AIR JORDAN XX : sa caractéristique la plus notable est la présence d’une pièce velcro recouvrant le dessus de la chaussure. L’empiècement est lasérisé et expose les grands moments de la carrière de MJ. Sa semelle est très largement inspirée de la Nike Huarache. La chaussure possède un strap, pas forcément indispensable, mais qui rassure les septiques échaudés par la taille basse de la chaussure. Elle intègre également la nouvelle technologie IPS (Independant Podular Suspension) dont le graphisme sur la semelle reprend les 20 dernières paires de Jordan. La AJ XX est inspirée des courses moto, rapport à la récente collaboration de Jordan avec une écurie, et parce que la passion du deux roues lui a été fomellement proscite durant sa carrière. On aurait pu s’attendre à un succès plus important de la part de la AJ XX, d’autant qu’elle fut à nouveau concoctée par le designer vedette de la marque, Tinker Hatflied.

AIR JORDAN XX1: pour la énième fois, les designers Brand Jordan reprennent les lignes d’un véhicule automobile. Cette fois, c’est le coupé Bentley Continental GT qui est choisi. Le revêtement est du veau velours de quoi offrir un modèle raffiné dont on imagine que les designers ont souhaité que l’on puisse le porter aussi bien pour la pratique sportive que de façon plus habillée. Une fois encore, Brand Jordan nous inonde de technologies comme pour rappeler que la chaussure offre ce qu’il y a de mieux : IPS, Zoom Air, Encapuslated Air, Carbon. Le numéro 23 réapparait, au niveau de la cheville et en relief. Un message est également visible lorsque la chaussure est placée sous ultra violet. La AJ XXI est montante, très montante même et donc totalement à l’opposé de la AJ XX qui proposait une coupe basse bien que renforcée par un strap. Si les comparaisons avec la Bentley sont évidentes, celles avec une chaussure de sport le sont beaucoup moins.

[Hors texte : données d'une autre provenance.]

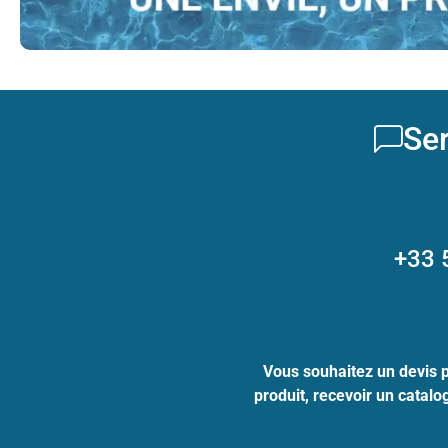
Ser
+33 
Vous souhaitez un devis 
produit, recevoir un catal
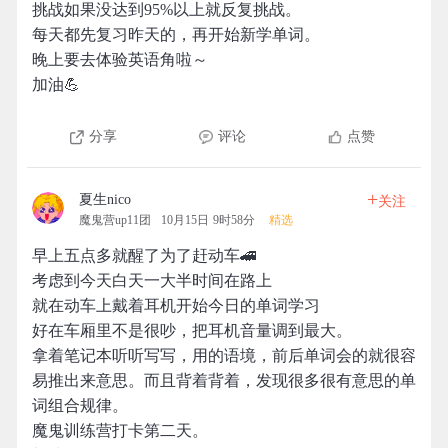
挑战如果没达到95%以上就反复挑战。
每天都先复习昨天的，再开始新学单词。
晚上要去体验英语角啦～
加油💪
分享
评论
点赞
+
夏生nico
关注
魔鬼营up11团
10月15日 9时58分
精选
早上五点多就醒了为了赶动车🚄
考虑到今天白天一大半时间在路上
就在动车上戴着耳机开始今日的单词学习
好在车厢里不是很吵，把耳机音量调到最大。
拿着笔记本听听写写，用的语境，前后单词会的就很容
易推出来意思。而且背着背着，发现很多很有意思的单
词组合规律。
魔鬼训练营打卡第二天。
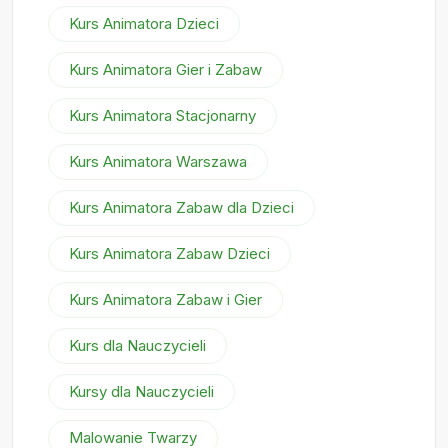
Kurs Animatora Dzieci
Kurs Animatora Gier i Zabaw
Kurs Animatora Stacjonarny
Kurs Animatora Warszawa
Kurs Animatora Zabaw dla Dzieci
Kurs Animatora Zabaw Dzieci
Kurs Animatora Zabaw i Gier
Kurs dla Nauczycieli
Kursy dla Nauczycieli
Malowanie Twarzy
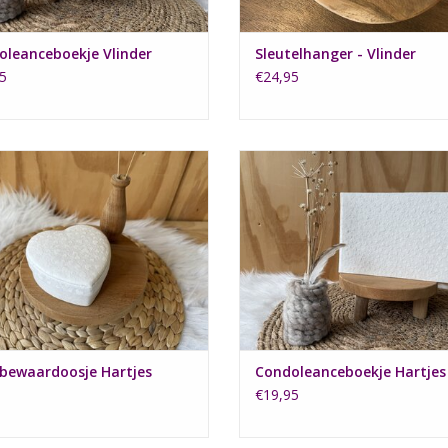
oleanceboekje Vlinder
Sleutelhanger - Vlinder
5
€24,95
n klein hart doosje met hartjes
Condoleanceboekje met hart
EVOEGEN AAN WINKELWAGEN
TOEVOEGEN AAN WINKELWA
 bewaardoosje Hartjes
Condoleanceboekje Hartjes
€19,95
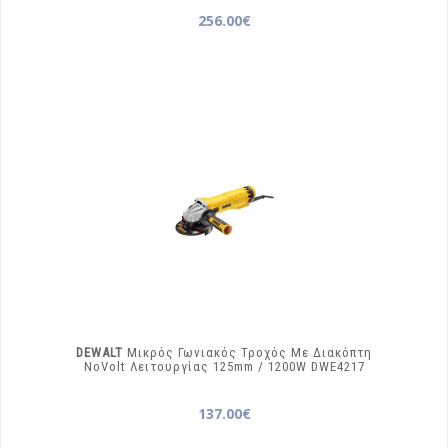
256.00€
DEWALT
Μικρός Γωνιακός Τροχός Με Διακόπτη
NoVolt Λειτουργίας 125mm / 1200W
DWE4217
137.00€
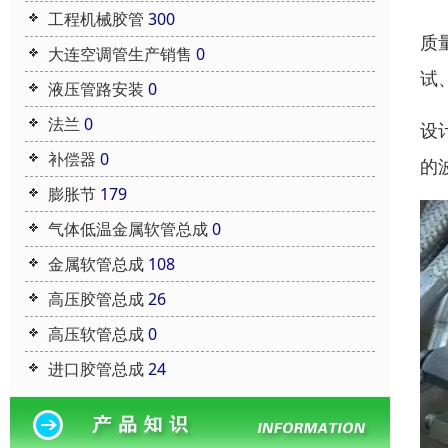
工程机械胶管
300
质
大连空调管生产销售
0
试
液压管路安装
0
法兰
0
设
补偿器
0
的
膨胀节
179
气体低温金属软管总成
0
金属软管总成
108
高压胶管总成
26
高压软管总成
0
进口胶管总成
24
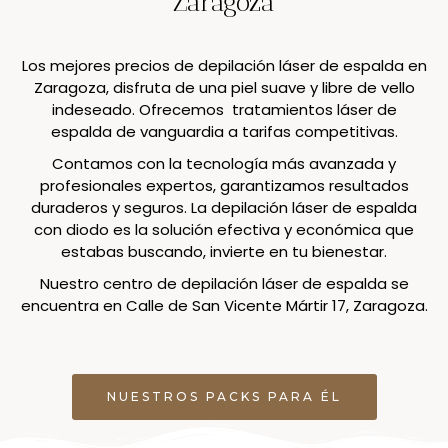
Zaragoza
Los mejores precios de depilación láser de espalda en
Zaragoza, disfruta de una piel suave y libre de vello
indeseado. Ofrecemos tratamientos láser de
espalda de vanguardia a tarifas competitivas.
Contamos con la tecnología más avanzada y
profesionales expertos, garantizamos resultados
duraderos y seguros. La depilación láser de espalda
con diodo es la solución efectiva y económica que
estabas buscando, invierte en tu bienestar.
Nuestro centro de depilación láser de espalda se
encuentra en Calle de San Vicente Mártir 17, Zaragoza.
NUESTROS PACKS PARA ÉL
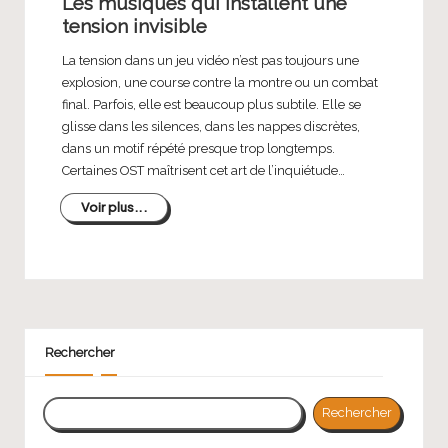
Les musiques qui installent une
tension invisible
La tension dans un jeu vidéo n’est pas toujours une
explosion, une course contre la montre ou un combat
final. Parfois, elle est beaucoup plus subtile. Elle se
glisse dans les silences, dans les nappes discrètes,
dans un motif répété presque trop longtemps.
Certaines OST maîtrisent cet art de l’inquiétude…
Voir plus...
Rechercher
Rechercher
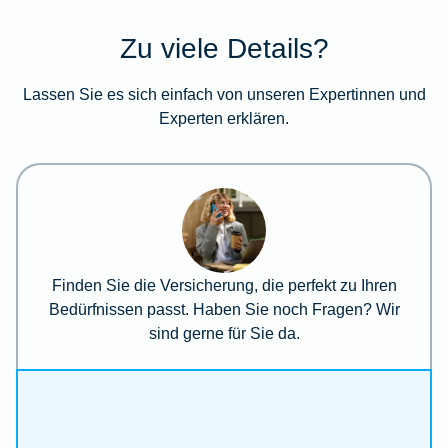
Zu viele Details?
Lassen Sie es sich einfach von unseren Expertinnen und
Experten erklären.
Finden Sie die Versicherung, die perfekt zu Ihren
Bedürfnissen passt. Haben Sie noch Fragen? Wir
sind gerne für Sie da.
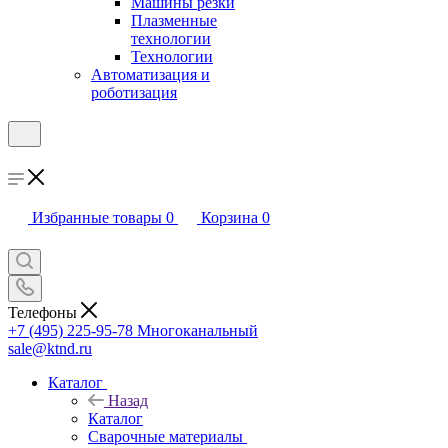
Машины резки
Плазменные
технологии
Технологии
Автоматизация и
роботизация
Избранные товары
0
Корзина
0
Телефоны
+7 (495) 225-95-78
Многоканальный
sale@ktnd.ru
Каталог
Назад
Каталог
Сварочные материалы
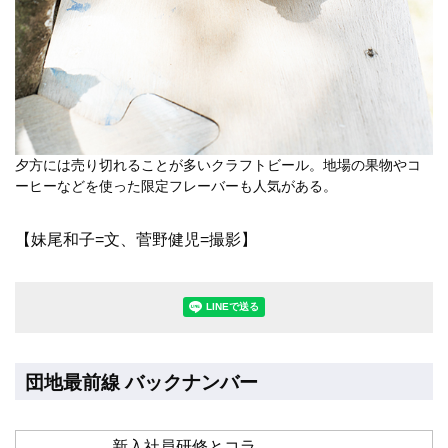
夕方には売り切れることが多いクラフトビール。地場の果物やコ
ーヒーなどを使った限定フレーバーも人気がある。
【妹尾和子=文、菅野健児=撮影】
LINEで送る(別ウィンドウで開きます
団地最前線 バックナンバー
新入社員研修とコラ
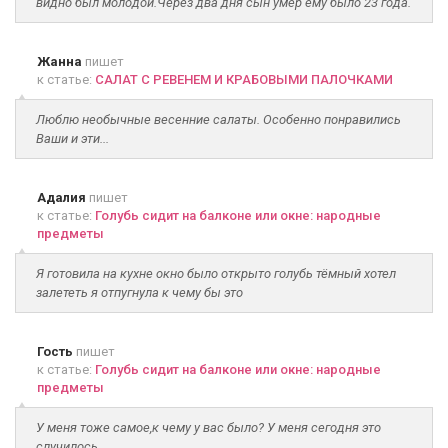
видно был молодой.Через два дня сын умер ему было 23 года.
Жанна
пишет
к статье:
САЛАТ С РЕВЕНЕМ И КРАБОВЫМИ ПАЛОЧКАМИ
Люблю необычные весенние салаты. Особенно понравились
Ваши и эти...
Адалия
пишет
к статье:
Голубь сидит на балконе или окне: народные
предметы
Я готовила на кухне окно было открыто голубь тёмный хотел
залететь я отпугнула к чему бы это
Гость
пишет
к статье:
Голубь сидит на балконе или окне: народные
предметы
У меня тоже самое,к чему у вас было? У меня сегодня это
случилось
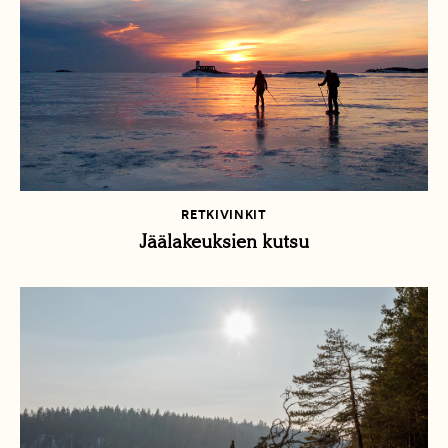
RETKIVINKIT
Jäälakeuksien kutsu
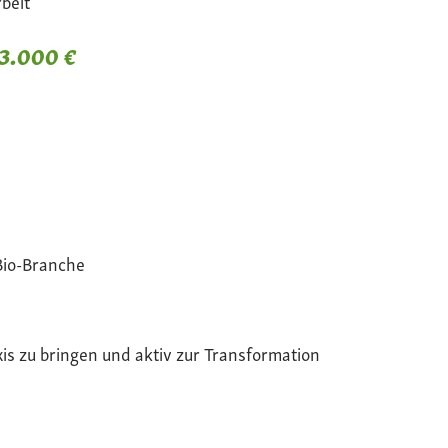
beit
 3.000 €
Bio-Branche
xis zu bringen und aktiv zur Transformation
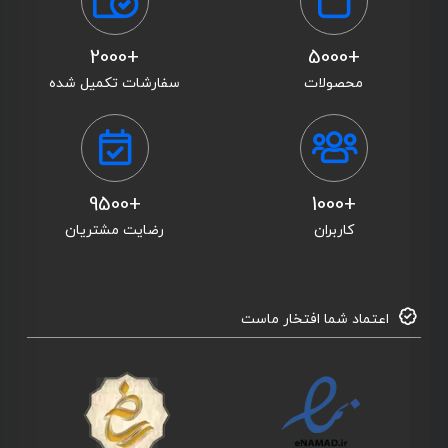
+2000
+5000
محصولات
سفارشات تکمیل شده
+9500
+1000
کاربران
رضایت مشتریان
اعتماد شما افتخار ماست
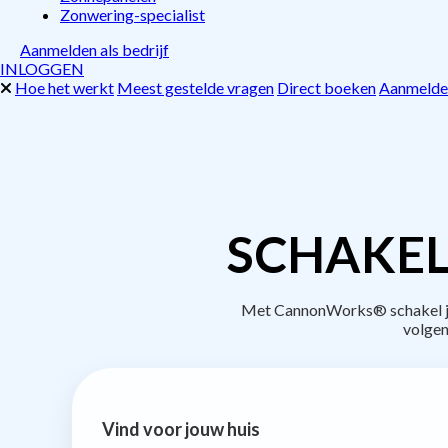
Zonwering-specialist
Aanmelden als bedrijf
INLOGGEN
Hoe het werkt
Meest gestelde vragen
Direct boeken
Aanmelden
SCHAKEL
Met CannonWorks® schakel je b
volgen
Vind voor jouw huis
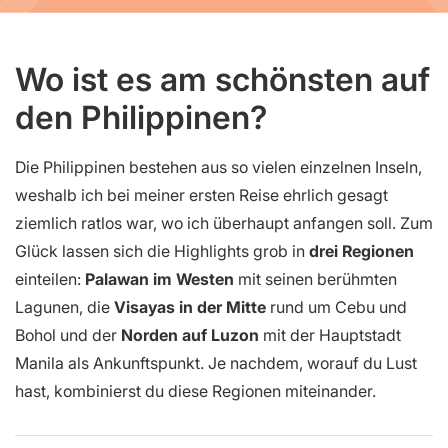
Wo ist es am schönsten auf
den Philippinen?
Die Philippinen bestehen aus so vielen einzelnen Inseln,
weshalb ich bei meiner ersten Reise ehrlich gesagt
ziemlich ratlos war, wo ich überhaupt anfangen soll. Zum
Glück lassen sich die Highlights grob in
drei Regionen
einteilen:
Palawan im Westen
mit seinen berühmten
Lagunen, die
Visayas in der Mitte
rund um Cebu und
Bohol und der
Norden auf Luzon
mit der Hauptstadt
Manila als Ankunftspunkt. Je nachdem, worauf du Lust
hast, kombinierst du diese Regionen miteinander.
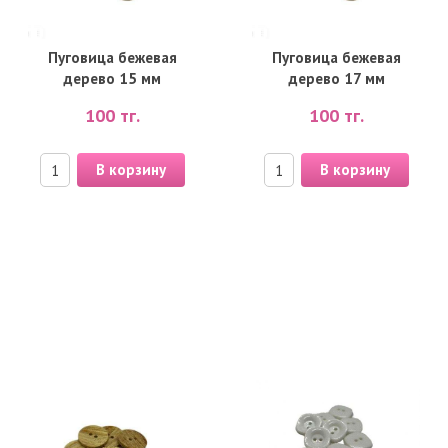
Пуговица бежевая
Пуговица бежевая
дерево 15 мм
дерево 17 мм
100
тг.
100
тг.
В корзину
В корзину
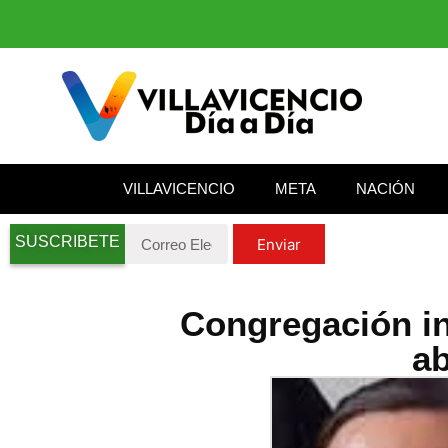
VILLAVICENCIO
META
NACIÓN
SUSCRIBETE
Enviar
Congregación in
ab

AIR JORDAN XX2 : ses lignes sont celles de l’avion F22-Raptor, un avion de chasse furtif développé par les Etats-Unis à la fin des années 80. En remplaçant les tiges de carbone par du titanium, Brand Jordan est une nouvelle fois à la pointe de l’innovation. La filiale de Nike nous offre surtout une chaussure extrêmement légère dont la coupe est sensiblement plus académique que ce qui avait pu être proposé les quatre années précédentes.

AIR JORDAN XX3 : least but not last, elle est commercialisée à partir de 2008 et signe la fin d’une dynastie puisque dorénavant la marque n’attribuera plus de numéro à la chaussure mais seulement son année d’édition. Brand Jordan abandonne le titanium, sans doute trop cher, et réintègre les éléments de carbone qui ont fait le succès de la marque pendant plus d’une décennie. La chaussure est entièrement brodée. La signature de Jordan est imprimée sur le bout du pied et son empreinte digitale et reproduite sur la semelle. Zoom Air et IPS rappellent notamment que si un soin tout particulier est apporté aux finitions, la performance reste un leitmotiv chez Jordan. La AJ XXI3 est la toute première Air Jordan a minimiser son impact environnemental en réduisant l’utilisation de produit chimique et en préférant l’utilisation de produits recyclés.